What fine-tuning is
Fine-tuning is just more training — but on a small, curated dataset chosen to install a specific behavior, started from an already-pretrained model rather than from scratch. The model keeps everything it learned during pretraining and adjusts its weights to lean toward the new examples. Because the base model already understands language and the world, fine-tuning needs orders of magnitude less data and compute than pretraining — thousands of examples, not trillions of tokens.
Supervised fine-tuning and the dataset format
The most common form is supervised fine-tuning (SFT): train on explicit input → output pairs and have the model learn to produce the output given the input. For a chat assistant the dataset is a set of conversations — a prompt and the ideal response — and the model is trained to predict the response's tokens. Mechanically it is the same next-token objective as pretraining, but the loss is usually applied only to the response tokens, so the model learns to answer prompts rather than continue them.

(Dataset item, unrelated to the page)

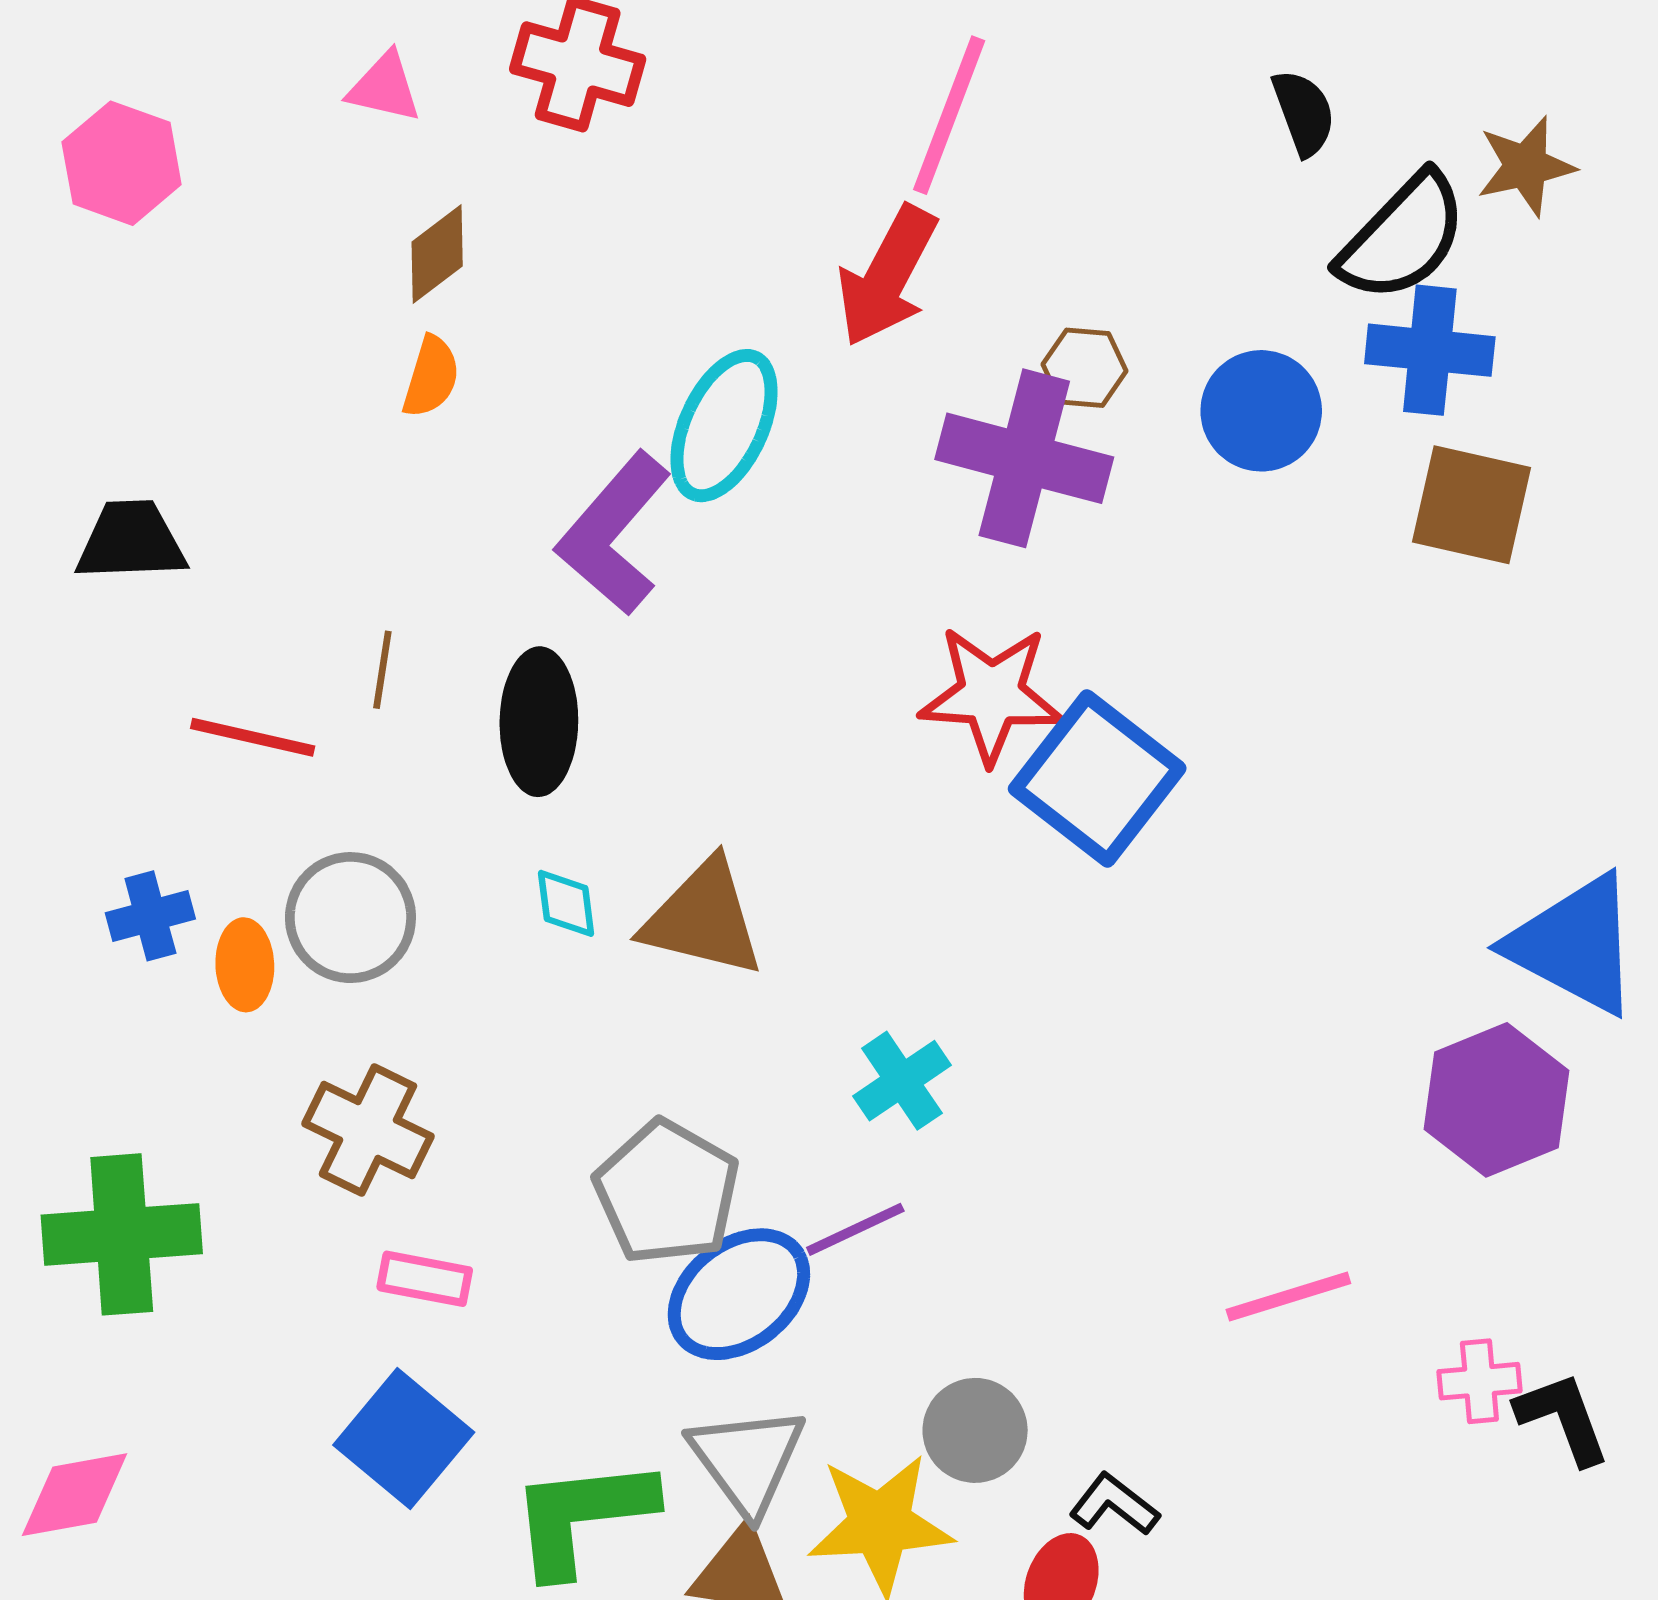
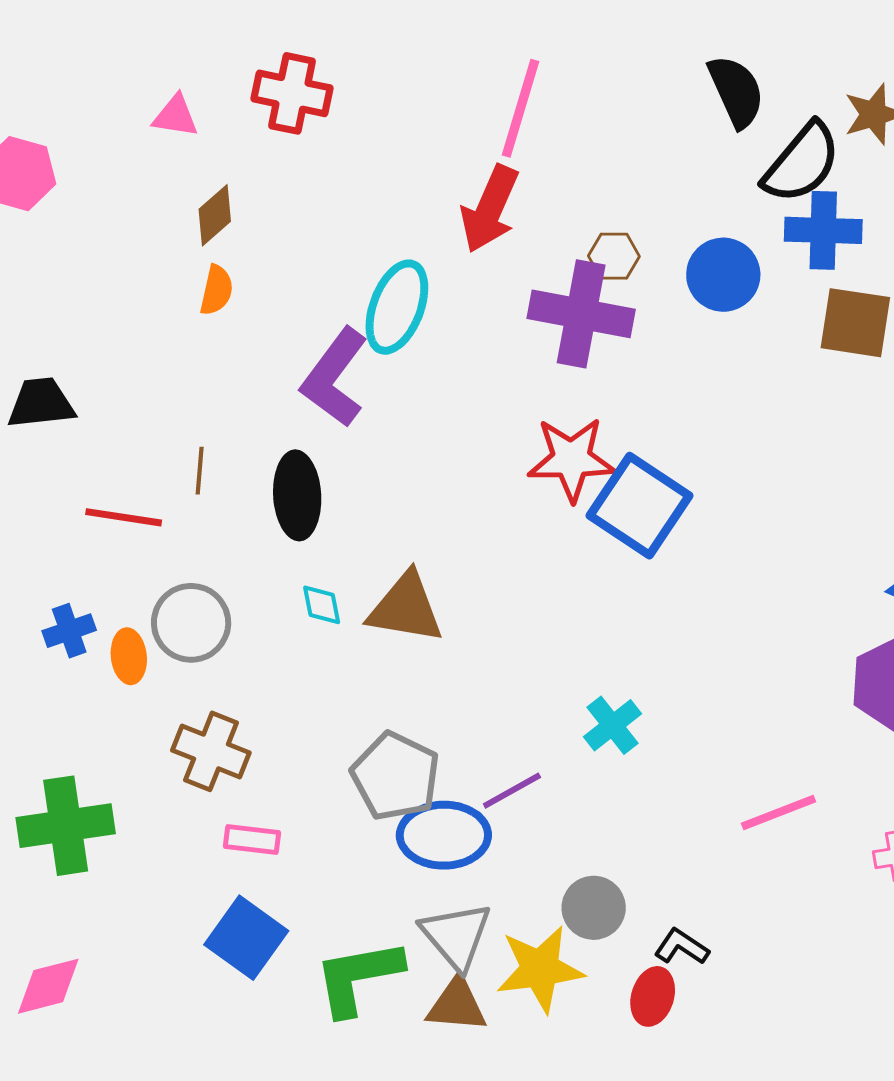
black semicircle: (1304, 113) -> (736, 91), size x1.4
cyan cross: (902, 1081) -> (612, 725), moved
blue ellipse: (739, 1294) -> (444, 835), turned 42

A typical example looks like a structured record: a system instruction, a user message, and the target assistant reply. Hundreds to tens of thousands of these, written or curated by humans, are enough to convert a base model into something that reliably behaves like an assistant — which is exactly Stage 1 of the RLHF pipeline.

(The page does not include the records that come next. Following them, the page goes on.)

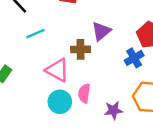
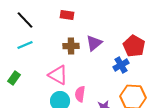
cyan line: (35, 34) -> (25, 45), moved
brown cross: (81, 49) -> (71, 46), moved

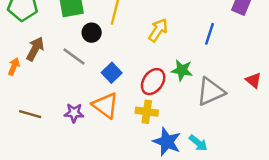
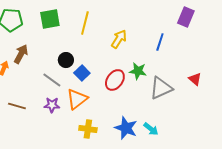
black circle: (92, 33) -> (66, 60), moved
gray line: (74, 56) -> (52, 80), moved
orange triangle: (105, 105) -> (77, 99), turned 45
yellow cross: (147, 112) -> (88, 129), moved

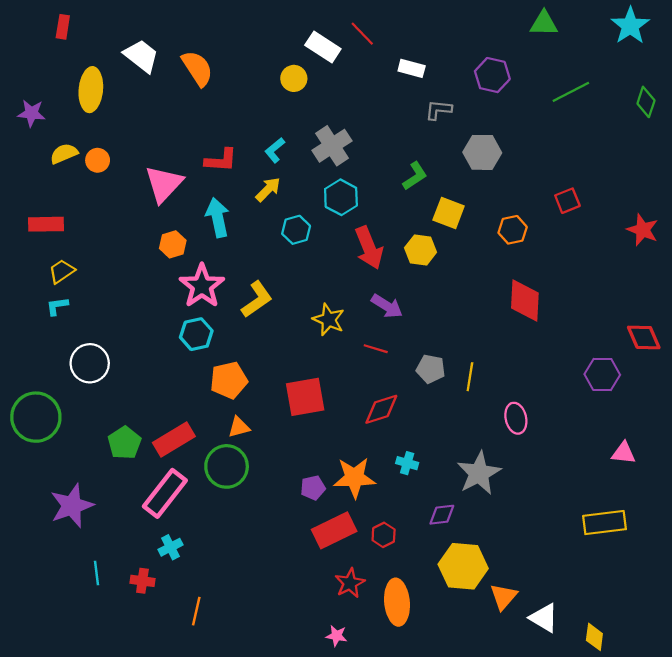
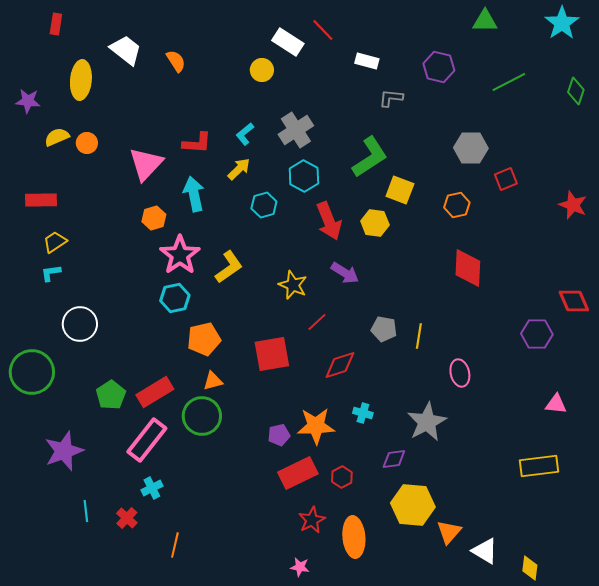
orange semicircle: (197, 68) -> (176, 61), size x0.7
gray hexagon: (482, 152) -> (471, 148), moved
green L-shape: (415, 176) -> (370, 157), size x1.6
red line: (376, 349) -> (317, 322), moved, turned -60
red cross: (142, 581) -> (127, 518), turned 35

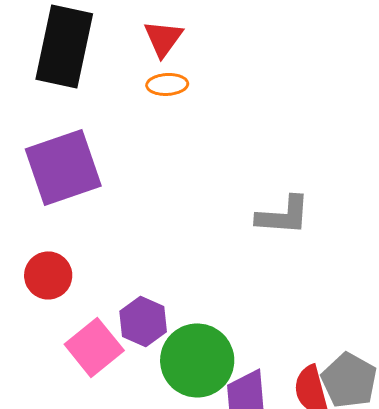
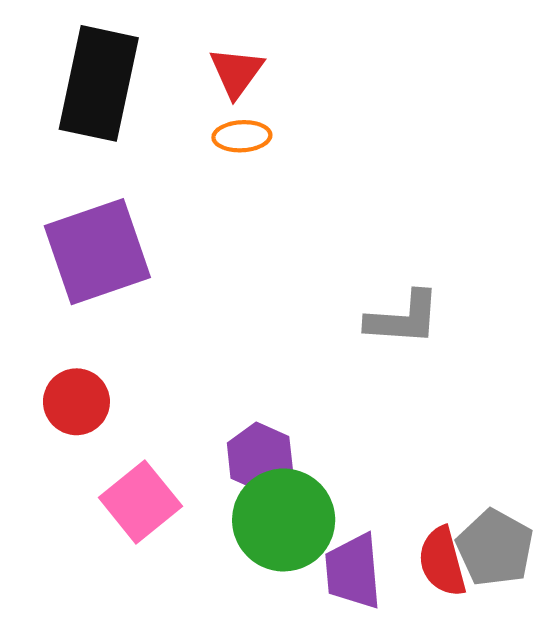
purple hexagon: (143, 321) -> (260, 457), moved

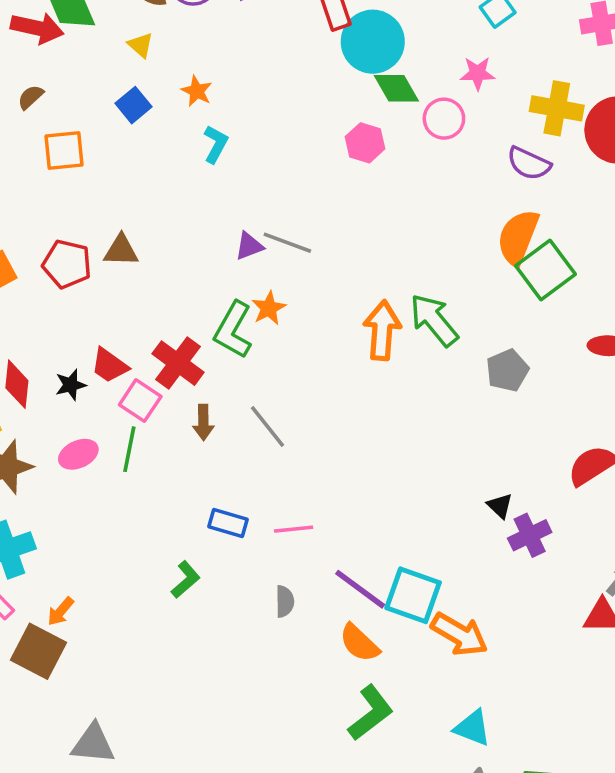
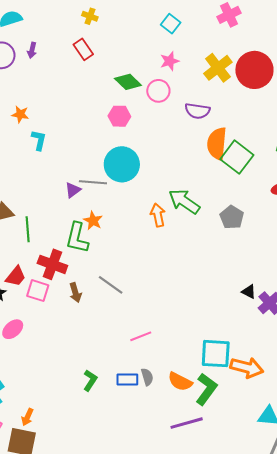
cyan circle: (373, 42) -> (122, 164), moved
yellow cross: (557, 108) -> (218, 68), turned -32
purple semicircle: (529, 163) -> (197, 111), moved
orange arrow: (382, 330) -> (158, 215), size x0.7
red trapezoid: (109, 365) -> (16, 276), turned -70
green line: (129, 449) -> (28, 229), moved
blue rectangle: (228, 523) -> (127, 379), moved
purple line: (360, 589) -> (187, 423), moved, turned -36
orange semicircle: (359, 643) -> (180, 382), moved
green L-shape: (371, 713) -> (206, 389), moved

Instruction tuning vs task tuning
Two flavors are worth distinguishing. Instruction tuning uses a broad mix of many task types phrased as instructions, teaching the model the general skill of following instructions — this is the FLAN insight that turned zero-shot base models into helpful generalists. Task tuning narrows the dataset to one job — classify support tickets, extract fields from invoices, write in a house style — to squeeze maximum reliability on that one thing.
When to fine-tune — and when not to
Fine-tuning earns its keep when you need a consistent behavior or formatthat prompting can't reliably enforce, when you want to bake in a tone or domain so you can use a smaller, cheaper model, or when your prompt has grown into a wall of examples you'd rather move into the weights. It is the wrong tool for knowledge that changes — for that, retrieval ( RAG) is better, because you can update a document store instantly without retraining.
A useful ladder: try prompting first, then few-shot examples, then retrieval, and reach for fine-tuning when those plateau. Fine-tuning changes how the model behaves; retrieval changes what it knows at answer time. Confusing the two is the most common mistake.
The failure modes
Fine-tuning is sharp and can cut you. Catastrophic forgetting: train too hard on a narrow dataset and the model degrades at everything else. Overfitting: with too few or too repetitive examples, the model memorizes surface patterns rather than the intended behavior and generalizes poorly. And a subtle one — fine-tuning on model-generated data can amplify the base model's quirks rather than correct them. Small, clean, diverse datasets and conservative training beat large messy ones.
Full fine-tuning also produces a whole new copy of the model to store and serve, which is expensive at scale. That cost is exactly what parameter-efficient methods solve — see the LoRA / PEFT explainer, which trains a tiny set of adapter weights instead of all of them and is how most fine-tuning is done in practice today.